Sunday, April 27, 2008

That was pleasant

Just think of this as an add on to my last post. Ryan has still been waking up about twice a night, better than earlier in the week, but still not how it used to be. Remember the good 'ol days? I do. But, things have changed a bit. I now hang out upstairs to wait for the inevitable crying to start, 5-10 min after we put him down. I stand outside the door and say "lay down and good to sleep." For some reason, it works. I know I shouldn't do it and I should ignore the crying, but his poor voice is so hoarse so I figure why make it worse with letting him cry for up to an hour when I know that will work. It is flawed logic, but at least I KNOW it. Then, if he happens to wake up in the middle of the night I say the same thing--from my bed. I no longer even have to get up. Talk about thin walls. When we moved into this house we put him in the room next to ours. Big mistake. The floor creaks, the door squeaks...there were two perfectly good bedrooms across the hall but I wanted him close...close enough to his hear his crying apparently.

So, there has been a bit of progress in the amount of times he wakes up during the night. Then last night I had a MOM NIGHT OUT. Ethan put him to bed, and let me know that there was no crying right after putting him to bed. I got home at 11:00 and I ofcourse had to wake Ethan up and grill him about any wake-ups that already happened. I needed to be prepared. It was already past my bedtime, I had 2 cosmos (can you believe a pub/bar/restaurant didn't have the "stuff" to make mojitos?) and I wanted to know what kind of a night I was in store for. I'm nothing if not prepared to worry. He said he hadn't cried at all. Then I start to wonder if all these issues are because I'm there when its bedtime, or because sometimes its only me, and daddy is BETTER than me. That kinda hurt and I couldn't fall asleep, and that might have to do with the fact it was 82 in the house and someone hadn't turned on the AC. I am all about turning it on to cool the house down to a reasonable level for sleep purposes. Then around 2:00 Ryan woke up and I said "lay down and go to sleep" from my bed...didn't hear a thing til 6:00.

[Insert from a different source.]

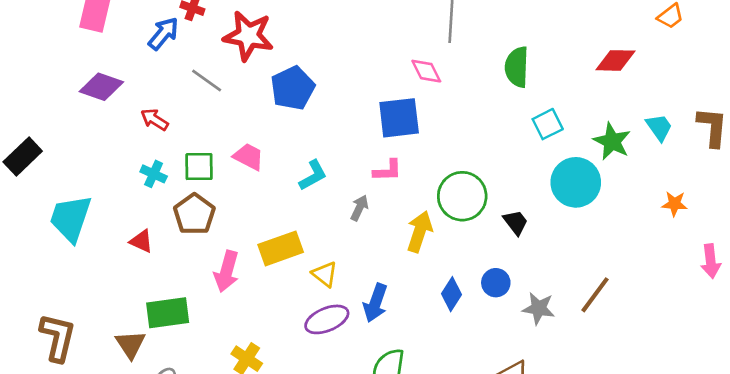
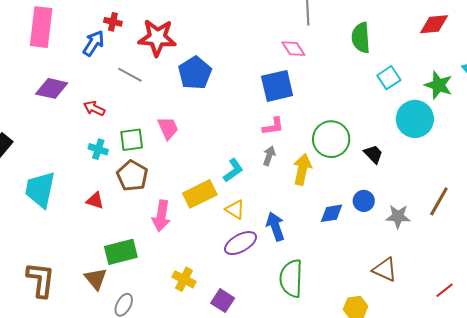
pink trapezoid: (249, 157) -> (168, 128), turned 45
cyan L-shape: (313, 175) -> (233, 170), moved
gray arrow: (359, 208) -> (269, 156), moved
blue diamond: (451, 294) -> (332, 213), turned 55
blue arrow: (375, 303) -> (275, 226), turned 148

Tonight I decided I wanted him in bed at 7:30. Because bath/pjs/books seem to have gotten longer lately (as in I think he realized he can manipulate time) I started the bath at 6:45 to a resounding wail. "No mommy no nite nite." He was flailing all around the hallway, face all red. Ethan managed to get him in the bath and Ryan was trying to climb out. This was so out of character for him and I worried he might be not feeling well, but realized he had been fine up to the bath being turned on. So, I was either dealing with an over tired child or he was just being 2.5 and wanted to continue the fun he was having running around upstairs. My anxiety was starting to rise and Ethan just told me to leave the room because he feels we feed off eachother. So, Ethan sat there calmly (I hate he has that ability, but I'm grateful also) and read a magazine while Ryan screamed. At 7:00 we decided he was done and it was time to get out. He stopped crying to brush his teeth, but was very pouty. Then when it was time to read books he was his normal self.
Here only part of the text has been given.